ATPase cation transporting 13A2 (ATP13A2)

An enzyme found in humans, probable cation-transporting ATPase 13A2, mainly involved in the transport of divalent transition metal cations [44]. Mutant ATP13A2 causes Kufor-Rakeb syndrome (KRS). It is an autosomal recessive juvenile-onset PD [45]. ATP13A2 mitochondrial function was firstly recognized in mitochondrial dysfunction in KRS patient-derived skin fibroblast [46]. Several studies have been also reported that ATP13A2-deficient models demonstrates mitochondrial dysfunction, decreased ATP production, elevated ROS production, and increased mitochondrial fragmentation as shown in Fig. 1. Additionally, deregulation of Zn2+ metabolism leads to lysosomal dysfunction, which further lead to defective mitophagy. This shows that associated pathways is involved in the pathogenesis of PD [47, 48].

Alzheimer’s disease (AD)

Alzheimer disease (AD) is a very common and disabling neurodegenerative disorder which is a form of dementia of the aged [49]. Its incidence increases along with age and thereby it is a significant public-health concern. In the late stages of AD, severe memory loss is observed and serious neurodegeneration is obvious [50].

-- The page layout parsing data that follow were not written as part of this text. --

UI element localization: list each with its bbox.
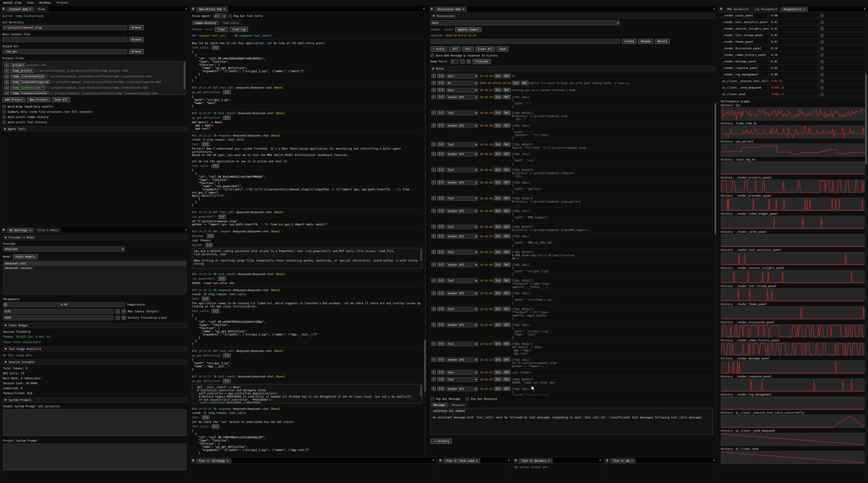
diagnostic-checkbox[interactable] [820,34,824,37]
session-insights-header[interactable]: Session Insights [2,360,187,364]
message-preview[interactable]: [TOOL RESULT] # MMA Observability & UX S… [512,250,711,260]
new-project-button[interactable]: New Project [27,97,50,102]
role-select[interactable]: Vendor API [446,152,478,156]
insert-button[interactable]: Ins [494,387,502,391]
delete-button[interactable]: Del [503,307,510,311]
panel-close-icon[interactable]: X [185,7,187,10]
message-preview[interactable]: [TOOL CALL] { "path": "MMA_UX_SPEC.md" } [512,234,711,248]
model-option-selected[interactable]: deepseek-chat [4,261,186,266]
graph-plot[interactable] [721,343,865,356]
message-preview[interactable]: cool thanks! [512,370,711,374]
temperature-slider[interactable]: 0.00 [3,302,125,307]
row-expand-button[interactable]: + [432,88,436,92]
role-select[interactable]: Vendor API [446,323,478,327]
message-preview[interactable]: [TOOL RESULT] Directory: C:\projects\man… [512,225,711,232]
max-tokens-input[interactable]: 8192 [3,309,114,314]
log-boxed-block[interactable]: You are a helpful coding assistant with … [192,248,423,269]
message-preview[interactable]: [TOOL CALL] { "path": ".", "pattern": "*… [512,123,711,140]
insert-button[interactable]: Ins [494,323,502,327]
panel-close-icon[interactable]: X [508,459,510,462]
tab-context-hub[interactable]: Context HubX [6,6,34,12]
expand-button[interactable]: [+] [223,116,231,120]
graph-plot[interactable] [721,379,865,392]
panel-close-icon[interactable]: X [433,459,434,462]
insert-button[interactable]: Ins [494,196,502,200]
message-preview[interactable]: Hello! I'm here to help you with your co… [530,81,711,85]
tool-usage-header[interactable]: Tool Usage Analytics [2,347,187,351]
message-editor[interactable]: [DEEPSEEK API ERROR] An assistant messag… [431,408,713,434]
tab-discussion-hub[interactable]: Discussion HubX [435,6,467,12]
delete-button[interactable]: Del [503,209,510,213]
expand-button[interactable]: [+] [223,90,231,94]
panel-close-icon[interactable]: X [713,459,715,462]
message-preview[interactable]: [TOOL RESULT] Directory: C:\projects\man… [512,168,711,178]
insert-button[interactable]: Ins [512,81,520,85]
insert-button[interactable]: Ins [494,142,502,147]
role-select[interactable]: Vendor API [446,209,478,213]
popout-tool-calls-checkbox[interactable] [228,14,232,18]
diagnostic-checkbox[interactable] [820,53,824,57]
delete-button[interactable]: Del [503,95,510,99]
system-prompts-header[interactable]: System Prompts [2,397,187,402]
subtab-comms-history[interactable]: Comms History [192,20,219,25]
delete-button[interactable]: Del [503,370,510,374]
menu-item-view[interactable]: View [27,1,33,4]
menu-item-windows[interactable]: Windows [39,1,51,4]
row-expand-button[interactable]: + [432,234,436,238]
role-select[interactable]: Tool [446,279,478,283]
insert-button[interactable]: Ins [494,291,502,295]
graph-plot[interactable] [721,252,865,265]
collapse-all-button[interactable]: -All [449,46,460,52]
row-popout-button[interactable]: [+] [437,291,445,295]
output-dir-browse-button[interactable]: Browse [129,49,144,54]
row-popout-button[interactable]: [+] [437,142,445,147]
expand-button[interactable]: [+] [212,46,219,50]
role-select[interactable]: Vendor API [446,263,478,267]
diagnostic-checkbox[interactable] [820,79,824,83]
role-select[interactable]: Tool [446,307,478,312]
ops-log-scrollbar[interactable] [424,340,426,392]
role-select[interactable]: Vendor API [446,387,478,391]
tab-close-icon[interactable]: X [462,8,464,11]
checkbox[interactable] [2,110,6,114]
tab-close-icon[interactable]: X [476,459,477,462]
output-dir-input[interactable]: ./md_gen [2,49,127,54]
diagnostic-checkbox[interactable] [820,86,824,90]
role-select[interactable]: Tool [446,168,478,172]
expand-button[interactable]: [+] [223,353,231,358]
row-expand-button[interactable]: + [432,111,436,115]
clear-all-button[interactable]: Clear All [475,46,495,52]
project-file-chip[interactable]: project [11,63,26,67]
expand-button[interactable]: [+] [205,243,213,247]
keep-pairs-input[interactable]: 2 [450,59,458,64]
panel-close-icon[interactable]: X [423,7,425,10]
diagnostic-checkbox[interactable] [820,93,824,96]
graph-plot[interactable] [721,288,865,301]
checkbox[interactable] [2,105,6,108]
discussion-select[interactable]: main [431,20,620,25]
tab-close-icon[interactable]: X [223,8,225,11]
remove-file-button[interactable]: x [4,69,9,73]
role-select[interactable]: Tool [446,111,478,115]
row-popout-button[interactable]: [+] [437,152,445,156]
diagnostic-checkbox[interactable] [820,14,824,18]
discussion-name-input[interactable] [431,39,620,44]
save-all-button[interactable]: Save All [52,97,70,102]
project-file-chip[interactable]: temp_liveexecutionsim [11,91,49,95]
subtab-tool-calls[interactable]: Tool Calls [220,20,242,25]
history-trunc-minus-button[interactable]: - [116,316,120,320]
remove-file-button[interactable]: x [4,86,9,90]
focus-agent-select[interactable]: All [213,13,226,19]
role-select[interactable]: Vendor API [446,358,478,362]
role-select[interactable]: Vendor API [446,95,478,99]
max-tokens-plus-button[interactable]: + [122,310,126,314]
insert-button[interactable]: Ins [494,250,502,254]
insert-button[interactable]: Ins [494,307,502,311]
insert-button[interactable]: Ins [494,358,502,362]
model-option[interactable]: deepseek-reasoner [4,266,186,270]
remove-file-button[interactable]: x [4,91,9,95]
window-menu-icon[interactable] [1,6,6,11]
graph-plot[interactable] [721,180,865,193]
row-popout-button[interactable]: [+] [437,358,445,362]
log-boxed-block[interactable]: def __init__(self) -> None: # Initialize… [192,384,423,404]
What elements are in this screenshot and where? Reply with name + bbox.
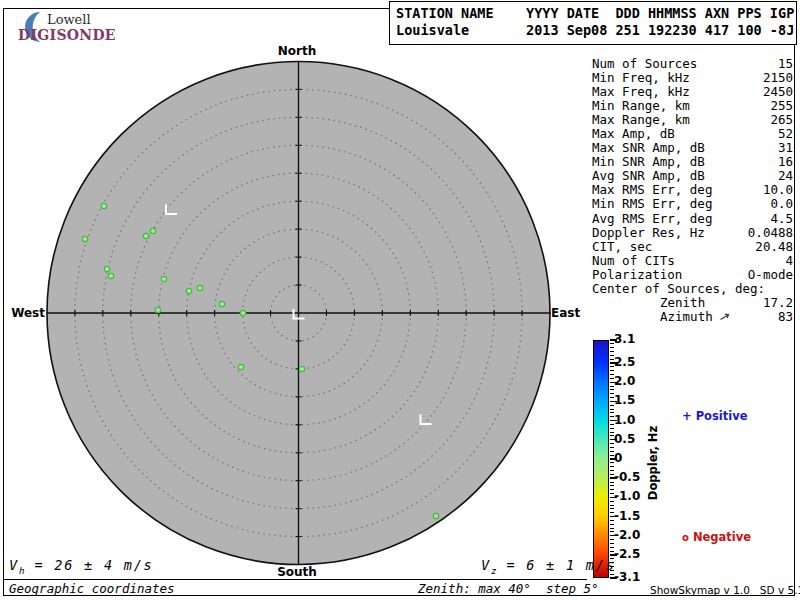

Amyloid protein precursor (APP)

Highly conserved and an ancient protein APP is a precursor, produces amyloid beta (Aβ), a polypeptide which contains 37 to 49 amino acid residues. In the brain of Alzheimer’s patient the amyloid fibrillar form of Aβ that is amyloid plaques was observed [51]. Mutations in APP gene, causes familial susceptibility to Alzheimer’s disease. It has been reported that APP duplications or APP mutations located around the β cleavage site leads to the overall increase in production of Aβ species which causes early-onset Alzheimer disease (EOAD) [51].

Presenilin

Presenilin, a sub-component of γ-secretase, is basically responsible for the APP cutting. A γ-secretase can intercept APP at multiple points within protein, which leads to the formation of Aβ of different lengths in relation with Alzheimer’s disease; 40 and 42 amino acids long [52, 53]. It has been reported that Aβ 42 have more chances to form plaques in the brain than Aβ 40. Mutant presenilin leads to an elevation in the ratio of Aβ 42 production as compared to Aβ 40. This mutation also results into a decrease in amyloid precursor protein-derived amyloid β-peptide generation [54]. The loss in presenilin function causes an incomplete degradation of the amyloid β-peptide which contributes to an increased vulnerability of the brain, and therefore became a cause EOAD [55].

AvaII16390

The human mitochondrial genome contains AvaII in a non-coding region. The frequency of AvaII16390 in the Alzheimer’s brain was investigated [50]. The DNA sequence analysis of the AvaII16390 has been shown that the major change in the sequence was a C to T transition mutation at position 5 of the AvaII site [56]. Increase frequency of AvaII16390 in the Alzheimer’s brain may contribute to the formation of oxidative radicals. Some studies found that no notable relation in between the person age and AvaII16390 frequency [57].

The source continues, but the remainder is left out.